Oil prices fell sharply on Friday, closing well under US$90 a barrel after a string of dismal economic reports renewed worries that a possible US recession could stunt oil demand.
Responding to recent price declines, OPEC said on Friday it would maintain current oil output levels.
The week ended with the US Labor Department reporting that employers cut 17,000 jobs last month, the first reduction in more than four years and a sign that the economy continues to weaken. Construction spending also fell by a record amount, according to the Commerce Department, reflecting a sharp pullback in residential building.

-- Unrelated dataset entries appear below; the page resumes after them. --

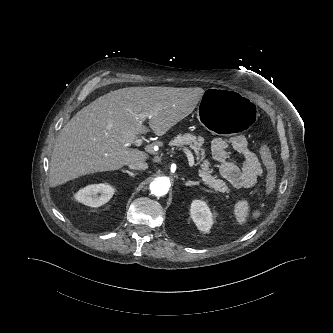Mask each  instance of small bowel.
Here are the masks:
<instances>
[{"instance_id": "1", "label": "small bowel", "mask_w": 333, "mask_h": 333, "mask_svg": "<svg viewBox=\"0 0 333 333\" xmlns=\"http://www.w3.org/2000/svg\"><path fill=\"white\" fill-rule=\"evenodd\" d=\"M211 152L219 164L220 175L237 190L254 188L264 173V161L249 149L247 140L242 135L214 139ZM233 158L239 162L236 163Z\"/></svg>"}]
</instances>
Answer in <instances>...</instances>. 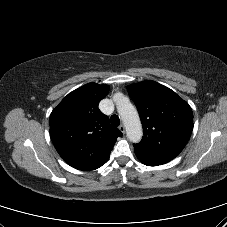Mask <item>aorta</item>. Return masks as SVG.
Listing matches in <instances>:
<instances>
[{"label":"aorta","mask_w":227,"mask_h":227,"mask_svg":"<svg viewBox=\"0 0 227 227\" xmlns=\"http://www.w3.org/2000/svg\"><path fill=\"white\" fill-rule=\"evenodd\" d=\"M115 102L117 111L126 128L127 138L133 143L140 142L143 131L136 108L130 103L128 98L122 95L115 97Z\"/></svg>","instance_id":"aorta-1"}]
</instances>
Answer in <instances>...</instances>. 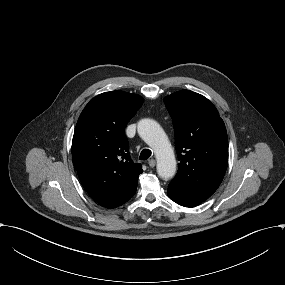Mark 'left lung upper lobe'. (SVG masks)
<instances>
[{"mask_svg":"<svg viewBox=\"0 0 285 285\" xmlns=\"http://www.w3.org/2000/svg\"><path fill=\"white\" fill-rule=\"evenodd\" d=\"M173 119L180 161L169 186L204 201L221 184L228 164V138L215 106L204 96L181 90L164 98Z\"/></svg>","mask_w":285,"mask_h":285,"instance_id":"left-lung-upper-lobe-1","label":"left lung upper lobe"}]
</instances>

An expansion in the US manufacturing sector last month didn't inspire traders. The modest increase, reported by the Institute for Supply Management on Friday, follows a contraction in December.

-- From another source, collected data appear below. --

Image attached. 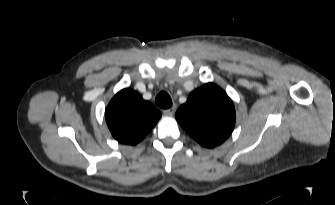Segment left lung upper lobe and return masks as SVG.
Listing matches in <instances>:
<instances>
[{
    "mask_svg": "<svg viewBox=\"0 0 335 205\" xmlns=\"http://www.w3.org/2000/svg\"><path fill=\"white\" fill-rule=\"evenodd\" d=\"M179 124L199 144L214 148L232 133L235 108L228 95L213 83L194 90L176 112Z\"/></svg>",
    "mask_w": 335,
    "mask_h": 205,
    "instance_id": "1",
    "label": "left lung upper lobe"
}]
</instances>
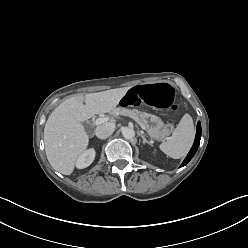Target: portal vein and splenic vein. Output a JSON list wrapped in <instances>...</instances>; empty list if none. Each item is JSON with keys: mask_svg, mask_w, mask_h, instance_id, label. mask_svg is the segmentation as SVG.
Returning a JSON list of instances; mask_svg holds the SVG:
<instances>
[{"mask_svg": "<svg viewBox=\"0 0 248 248\" xmlns=\"http://www.w3.org/2000/svg\"><path fill=\"white\" fill-rule=\"evenodd\" d=\"M107 121H108V117H100V118L96 119L95 124L100 125V124H103V123H105Z\"/></svg>", "mask_w": 248, "mask_h": 248, "instance_id": "obj_1", "label": "portal vein and splenic vein"}]
</instances>
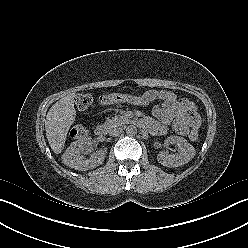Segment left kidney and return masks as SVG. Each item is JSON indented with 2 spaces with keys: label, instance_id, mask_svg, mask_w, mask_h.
<instances>
[{
  "label": "left kidney",
  "instance_id": "left-kidney-1",
  "mask_svg": "<svg viewBox=\"0 0 248 248\" xmlns=\"http://www.w3.org/2000/svg\"><path fill=\"white\" fill-rule=\"evenodd\" d=\"M166 143L173 144L178 147V154H168L167 152H160L157 155V160L166 167H178L188 163L196 154L195 148L188 143L186 139L180 136H170Z\"/></svg>",
  "mask_w": 248,
  "mask_h": 248
}]
</instances>
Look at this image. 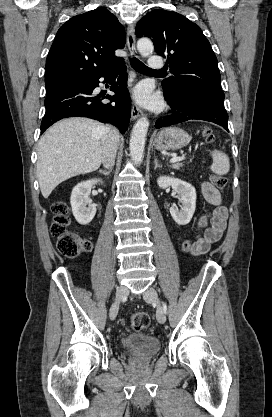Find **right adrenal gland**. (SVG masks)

"The jobs number is truly calling into question what kind of demand we're going to have in this first half of this year," said James Cordier, president of Liberty Trading Group in Tampa, Florida. "Economic conditions are deteriorating faster than earlier expected."
On Thursday, the US government said consumer spending in December posted its worst performance since June, while claims for unemployment benefits jumped more than three times what economists expected.
"All signs right now are pointing to a weaker economy," Cordier said.
Light, sweet crude for March delivery dropped US$2.79 to settle at US$88.96 a barrel on the New York Mercantile Exchange. In London, Brent crude futures settled US$2.77 lower at US$89.44 a barrel on the ICE Futures exchange.
On Friday in Vienna, OPEC said output levels would not be increased out of concerns that a weakening global economy will result in softer demand.
"The OPEC decision was telegraphed by oil minister comments over the past two weeks, so the market was well-prepared for a quota rollover," said Tim Evans, an energy analyst at Citigroup Global Markets.
Friday's special meeting was set in December after prices flirted with the US$100-a-barrel level to give the 13-nation organization a chance to step in and increase output in case volatile markets needed calming.
However, looking ahead to the next meeting next month, Qatar's Abdullah bin Hamad al-Attiyah said "all the possibilities are there" -- shorthand for a possible cut in production, if the US economy weakens enough to cut into demand.
Through Wednesday, oil prices had risen US$5.34 a barrel, or 6.1 percent, over five trading days on optimism that the US Federal Reserve's rate cuts and an economic stimulus package working its way through Congress will stave off a serious downturn. But many investors doubt the plans will work.
Heating oil futures decreased US$0.0802 to settle at US$2.4489 a gallon (US$0.6469 per liter), while gasoline prices lost US$0.0738 to US$2.2834 a gallon.
Natural gas futures declined US$0.334 to settle at US$7.740 per 1,000 cubic feet (US$0.2733 per cubic meter).